Jeanne
Rien ne sera plus jamais comme avant
Le miroir révèle parfois ce que les mots taisent
Jeanne ose enfin se regarder dans la glace. Comme si son reflet pouvait lui rappeler ce qu’elle s’efforce encore de tenir à distance.
Lentement elle défait le nœud du foulard qu’elle porte avec élégance. Quelques cheveux repoussent timidement, fins, clairsemés, fragiles encore.
Devant la glace, elle reste immobile.
Après cette longue traversée faite d’attente, de peur et d’angoisse où les seules sorties conduisaient à l’hôpital, Jeanne tente aujourd’hui de retrouver un semblant de vie normale.
Mais quelque chose en elle s’est brisé.
Parfois, elle pleure en silence.
Elle ne se reconnait plus. Cette assurance qui la caractérisait autrefois semble avoir disparu, elle se sent vulnérable exposée au regard des autres. C’est ce qui la blesse encore plus ce sont les regards, ceux qui hésitent comme si elle portait en elle une maladie contagieuse.
Jeanne le sait désormais, rien ne sera plus jamais comme avant. Son corps, mutilé par les actes chirurgicaux, porte les stigmates de la douleur.
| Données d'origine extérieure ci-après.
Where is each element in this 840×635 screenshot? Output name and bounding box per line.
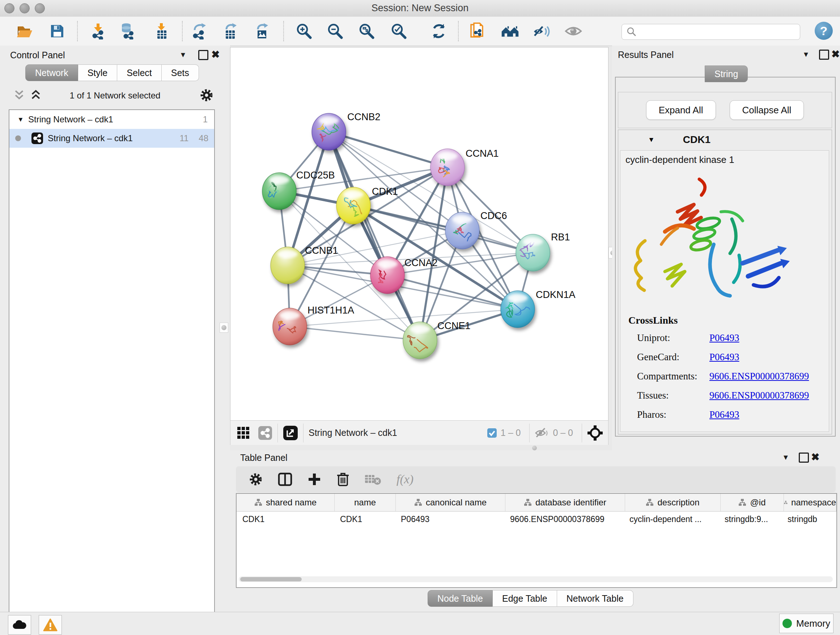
panel-menu-icon[interactable]: ▼ (782, 453, 789, 462)
panel-float-icon[interactable] (198, 50, 208, 60)
panel-close-icon[interactable]: ✖ (811, 451, 819, 463)
column-header-name[interactable]: name (335, 494, 396, 511)
import-table-button[interactable] (152, 22, 171, 40)
table-cell[interactable]: stringdb:9... (719, 511, 782, 527)
network-node[interactable] (336, 187, 370, 224)
tab-string[interactable]: String (705, 65, 748, 82)
open-session-button[interactable] (16, 22, 34, 40)
zoom-selected-button[interactable] (390, 22, 408, 40)
crosslink-row: Pharos: P06493 (637, 405, 829, 424)
show-columns-icon[interactable] (278, 472, 292, 486)
expand-all-button[interactable]: Expand All (646, 100, 716, 120)
network-edge[interactable] (329, 132, 447, 167)
save-session-button[interactable] (48, 22, 66, 40)
table-cell[interactable]: 9606.ENSP00000378699 (504, 511, 624, 527)
network-node[interactable] (273, 308, 307, 345)
crosslink-link[interactable]: P06493 (709, 409, 739, 420)
network-node[interactable] (501, 291, 535, 328)
import-network-database-button[interactable] (119, 22, 137, 40)
help-icon: ? (820, 24, 828, 38)
apply-layout-button[interactable] (430, 22, 448, 40)
table-panel: Table Panel ▼ ✖ (230, 450, 840, 612)
network-node[interactable] (262, 173, 296, 210)
tab-select[interactable]: Select (117, 65, 161, 81)
network-collection-row[interactable]: ▼ String Network – cdk1 1 (9, 110, 214, 129)
network-overview-button[interactable] (501, 22, 519, 40)
tab-node-table[interactable]: Node Table (428, 590, 493, 607)
crosslink-link[interactable]: P06493 (709, 333, 739, 344)
toolbar-separator (529, 424, 530, 442)
table-cell[interactable]: cyclin-dependent ... (624, 511, 719, 527)
tab-sets[interactable]: Sets (162, 65, 199, 81)
birdseye-navigator-icon[interactable] (587, 425, 603, 441)
column-header-database-identifier[interactable]: database identifier (505, 494, 625, 511)
single-view-button[interactable] (258, 426, 272, 440)
column-type-icon (254, 499, 262, 507)
memory-button[interactable]: Memory (779, 614, 834, 633)
network-row-selected[interactable]: String Network – cdk1 11 48 (9, 129, 214, 148)
gene-section-header[interactable]: ▼ CDK1 (618, 130, 832, 149)
tab-network-table[interactable]: Network Table (557, 590, 633, 607)
help-button[interactable]: ? (815, 22, 833, 40)
tab-edge-table[interactable]: Edge Table (493, 590, 557, 607)
column-header-shared-name[interactable]: shared name (237, 494, 335, 511)
table-horizontal-scrollbar[interactable] (239, 576, 833, 582)
create-column-icon[interactable] (308, 472, 321, 486)
network-node[interactable] (445, 212, 479, 249)
panel-float-icon[interactable] (819, 50, 829, 60)
column-header-canonical-name[interactable]: canonical name (396, 494, 505, 511)
show-graphics-details-button[interactable] (564, 22, 583, 40)
network-node[interactable] (312, 113, 346, 150)
import-network-file-button[interactable] (89, 22, 107, 40)
tab-network[interactable]: Network (25, 65, 78, 81)
export-image-button[interactable] (253, 22, 271, 40)
crosslink-link[interactable]: 9606.ENSP00000378699 (709, 371, 809, 382)
table-options-gear-icon[interactable] (249, 472, 263, 486)
clone-network-button[interactable] (470, 22, 488, 40)
scrollbar-thumb[interactable] (240, 577, 302, 581)
export-table-button[interactable] (221, 22, 240, 40)
tree-expand-icon[interactable]: ▼ (17, 116, 28, 124)
collapse-all-button[interactable]: Collapse All (729, 100, 804, 120)
network-canvas[interactable]: CCNB2CCNA1CDC25BCDK1CDC6RB1CCNB1CCNA2CDK… (230, 47, 608, 421)
panel-close-icon[interactable]: ✖ (831, 48, 840, 60)
table-cell[interactable]: P06493 (395, 511, 504, 527)
table-cell[interactable]: CDK1 (237, 511, 334, 527)
network-node[interactable] (431, 149, 464, 186)
detach-view-button[interactable] (283, 425, 298, 440)
zoom-out-button[interactable] (326, 22, 344, 40)
column-header--id[interactable]: @id (721, 494, 784, 511)
panel-close-icon[interactable]: ✖ (211, 49, 219, 60)
network-options-gear-icon[interactable] (200, 88, 213, 102)
network-node[interactable] (403, 322, 437, 359)
zoom-in-button[interactable] (295, 22, 313, 40)
selected-checkbox-icon[interactable] (487, 428, 497, 438)
tab-style[interactable]: Style (78, 65, 118, 81)
table-cell[interactable]: stringdb (782, 511, 836, 527)
network-node[interactable] (370, 257, 404, 294)
section-collapse-icon[interactable]: ▼ (648, 136, 655, 144)
panel-float-icon[interactable] (799, 453, 809, 463)
crosslink-link[interactable]: P06493 (709, 352, 739, 363)
zoom-fit-button[interactable] (357, 22, 376, 40)
search-input[interactable] (640, 25, 800, 39)
warnings-button[interactable] (39, 615, 62, 635)
column-header-namespace[interactable]: namespace (784, 494, 836, 511)
panel-menu-icon[interactable]: ▼ (180, 51, 187, 59)
table-cell[interactable]: CDK1 (334, 511, 395, 527)
network-node[interactable] (271, 247, 305, 284)
cloud-status-button[interactable] (8, 615, 31, 635)
panel-menu-icon[interactable]: ▼ (802, 50, 810, 59)
column-header-label: canonical name (426, 497, 486, 508)
table-row[interactable]: CDK1CDK1P064939606.ENSP00000378699cyclin… (237, 511, 836, 527)
crosslink-link[interactable]: 9606.ENSP00000378699 (709, 390, 809, 401)
export-network-button[interactable] (190, 22, 208, 40)
hide-graphics-details-button[interactable] (533, 22, 551, 40)
import-table-icon (153, 23, 170, 40)
toolbar-separator (458, 21, 459, 41)
delete-column-icon[interactable] (336, 472, 349, 486)
grid-view-button[interactable] (237, 426, 250, 440)
network-node[interactable] (516, 234, 550, 271)
column-header-description[interactable]: description (625, 494, 721, 511)
left-splitter-handle[interactable] (219, 323, 228, 333)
Une entaille dans sa chair, mais aussi dans son identité de femme.
Elle ne peut se cacher cette vérité.
Elle aimerait leur crier c’est moi Jeanne, je suis toujours la même.
Mais elle souffre en silence, les mots se taisent murés derrière ses lèvres.
Alors elle sourit. Ce sourire fatigué de ceux qui répondent « tout va bien » pour ne pas avoir à expliquer l’indicible.
Jeanne s’isole peu à peu.
Le miroir lui ne ment pas et l’image qu’il lui renvoie la glace d’effroi. Il lui arrive même d’éprouver de la honte.
Honte de quoi au juste ?
D’un corps meurtri ? D’avoir souffert ?
D’avoir survécu ?
Elle se sent diminuée, comme si une partie d’elle-même avait disparu avec ce qui a été emporté par la maladie. Atteinte dans sa féminité.
Dans son intimité la plus profonde.
Et comme pour se punir davantage, elle ne portera plus de bustier moulant, plus de décolletés profonds… Plus de vêtements qui révélaient autrefois la femme qu’elle aimait être. Comme pour punir ce corps devenu étranger.
Les angoisses l’envahissent désormais face au regard des autres, ce regard qu’elle ne peut contrôler et qui la poursuit jusque dans ses silences.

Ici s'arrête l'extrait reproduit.